Start of Provided information

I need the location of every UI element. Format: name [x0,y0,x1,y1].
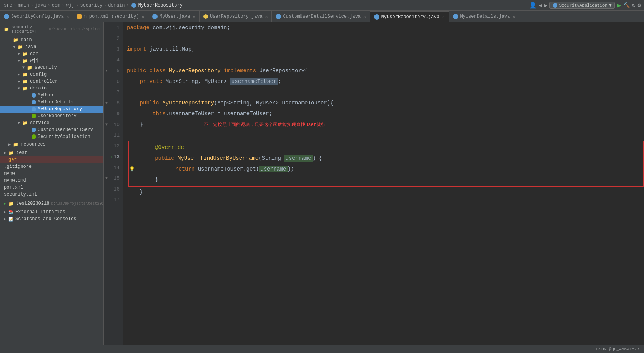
sidebar-item-securityapp[interactable]: SecurityApplication [0,133,103,140]
sidebar-item-gitignore[interactable]: .gitignore [0,163,103,170]
sidebar-item-label-myuserdetails: MyUserDetails [38,99,74,105]
sidebar-item-controller[interactable]: ▶ 📁 controller [0,78,103,85]
tab-myuserrepository[interactable]: MyUserRepository.java ✕ [370,11,449,22]
code-line-16: } [127,187,644,197]
highlighted-param-username: username [284,155,312,162]
libs-icon: 📚 [8,210,14,215]
sidebar-icon: 📁 [4,27,9,32]
close-tab-userrepository[interactable]: ✕ [265,14,268,19]
sidebar: 📁 security [security] D:\JavaProjects\sp… [0,22,104,345]
close-tab-myuserrepository[interactable]: ✕ [442,14,445,19]
arrow-right-icon[interactable]: ▶ [544,2,547,8]
sidebar-item-projectroot[interactable]: ▶ 📁 test20230218 D:\JavaProjects\test202… [0,200,103,207]
folder-icon-java: 📁 [18,45,24,49]
run-icon[interactable]: ▶ [617,2,621,9]
fold-arrow-10[interactable]: ▼ [105,123,108,127]
sidebar-item-label-pomxml: pom.xml [4,185,23,190]
fold-arrow-5[interactable]: ▼ [105,69,108,73]
line-num-2: 2 [104,33,123,44]
sidebar-item-label-security: security [35,65,57,70]
tab-userrepository[interactable]: UserRepository.java ✕ [200,11,272,22]
sidebar-item-label-com: com [30,51,38,56]
breadcrumb: src › main › java › com › wjj › security… [3,3,183,8]
line-num-14: 14 [104,162,123,173]
app-icon [553,3,557,8]
sidebar-item-mvnwcmd[interactable]: mvnw.cmd [0,177,103,184]
sidebar-item-customuserdetail[interactable]: CustomUserDetailServ [0,126,103,133]
close-tab-securityconfig[interactable]: ✕ [67,14,69,19]
sidebar-item-label-scratches: Scratches and Consoles [15,216,76,222]
sidebar-header: 📁 security [security] D:\JavaProjects\sp… [0,22,103,36]
fold-arrow-8[interactable]: ▼ [105,101,108,105]
sidebar-item-scratches[interactable]: ▶ 📝 Scratches and Consoles [0,215,103,222]
close-tab-customuserdetail[interactable]: ✕ [363,14,366,19]
line-num-17: 17 [104,194,123,205]
update-icon[interactable]: ↻ [632,2,635,8]
sidebar-item-get[interactable]: get [0,156,103,163]
sidebar-item-label-customuserdetail: CustomUserDetailServ [38,127,93,133]
code-line-11 [127,130,644,141]
tab-myuser[interactable]: MyUser.java ✕ [148,11,200,22]
close-tab-myuser[interactable]: ✕ [193,14,195,19]
sidebar-item-label-extlibs: External Libraries [15,209,65,215]
sidebar-item-myuser[interactable]: MyUser [0,92,103,99]
code-line-5: public class MyUserRepository implements… [127,65,644,76]
code-line-4 [127,55,644,65]
tab-icon-myuserrepository [374,14,379,20]
sidebar-tree: 📁 main ▼ 📁 java ▼ 📁 com ▼ 📁 wjj [0,36,103,345]
sidebar-item-service[interactable]: ▼ 📁 service [0,119,103,126]
tab-icon-customuserdetail [276,14,281,19]
sidebar-item-test[interactable]: ▶ 📁 test [0,149,103,156]
run-app-button[interactable]: SecurityApplication ▼ [549,2,615,9]
sidebar-item-config[interactable]: ▶ 📁 config [0,71,103,78]
build-icon[interactable]: 🔨 [623,2,630,8]
sidebar-item-wjj[interactable]: ▼ 📁 wjj [0,57,103,64]
sidebar-item-userrepository[interactable]: UserRepository [0,113,103,119]
sidebar-item-label-gitignore: .gitignore [4,164,32,169]
sidebar-item-com[interactable]: ▼ 📁 com [0,50,103,57]
tab-securityconfig[interactable]: SecurityConfig.java ✕ [0,11,73,22]
sidebar-item-label-service: service [30,120,49,126]
fold-arrow-15[interactable]: ▼ [105,176,108,181]
code-content: 1 2 3 4 ▼ 5 6 7 ▼ 8 9 ▼ 10 11 [104,22,644,345]
breadcrumb-domain: domain [108,3,125,8]
sidebar-item-extlibs[interactable]: ▶ 📚 External Libraries [0,209,103,215]
close-tab-pomxml[interactable]: ✕ [141,14,144,19]
line-num-11: 11 [104,130,123,141]
sidebar-item-securityiml[interactable]: security.iml [0,191,103,198]
line-num-10: ▼ 10 [104,119,123,130]
breadcrumb-security: security [80,3,102,8]
code-line-15: } [129,174,643,185]
code-line-12: @Override [129,142,643,153]
tab-pomxml[interactable]: m pom.xml (security) ✕ [73,11,148,22]
sidebar-item-label-config: config [30,72,47,77]
settings-icon[interactable]: ⚙ [638,2,641,8]
tabs-bar: SecurityConfig.java ✕ m pom.xml (securit… [0,11,644,22]
sidebar-item-main[interactable]: 📁 main [0,36,103,43]
tab-myuserdetails[interactable]: MyUserDetails.java ✕ [449,11,519,22]
sidebar-item-java[interactable]: ▼ 📁 java [0,43,103,50]
run-app-label: SecurityApplication [559,3,607,8]
close-tab-myuserdetails[interactable]: ✕ [513,14,515,19]
code-lines[interactable]: package com.wjj.security.domain; import … [123,22,644,345]
sidebar-item-mvnw[interactable]: mvnw [0,170,103,177]
sidebar-item-label-main: main [21,37,32,43]
sidebar-item-myuserrepository[interactable]: MyUserRepository [0,106,103,113]
sidebar-item-pomxml[interactable]: pom.xml [0,184,103,191]
sidebar-item-label-userrepository: UserRepository [38,113,77,119]
breadcrumb-current: MyUserRepository [131,3,183,8]
arrow-left-icon[interactable]: ◀ [539,2,542,8]
line-num-4: 4 [104,55,123,65]
sidebar-item-security[interactable]: ▼ 📁 security [0,64,103,71]
sidebar-item-label-controller: controller [30,79,58,84]
sidebar-item-label-securityapp: SecurityApplication [38,134,90,139]
highlighted-param-username2: username [259,166,287,172]
top-bar: src › main › java › com › wjj › security… [0,0,644,11]
code-line-1: package com.wjj.security.domain; [127,22,644,33]
file-icon-myuser [32,93,36,98]
sidebar-item-resources[interactable]: ▶ 📁 resources [0,141,103,148]
tab-customuserdetail[interactable]: CustomUserDetailService.java ✕ [272,11,370,22]
file-icon-myuserdetails [32,100,36,104]
sidebar-item-domain[interactable]: ▼ 📁 domain [0,85,103,92]
sidebar-item-myuserdetails[interactable]: MyUserDetails [0,99,103,106]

End of Provided information

What the task asks: Find every line in the records that uses the string "External", then copy it.

Response:
sidebar-item-label-extlibs: External Libraries [15,209,65,215]
sidebar-item-extlibs[interactable]: ▶ 📚 External Libraries [0,209,103,215]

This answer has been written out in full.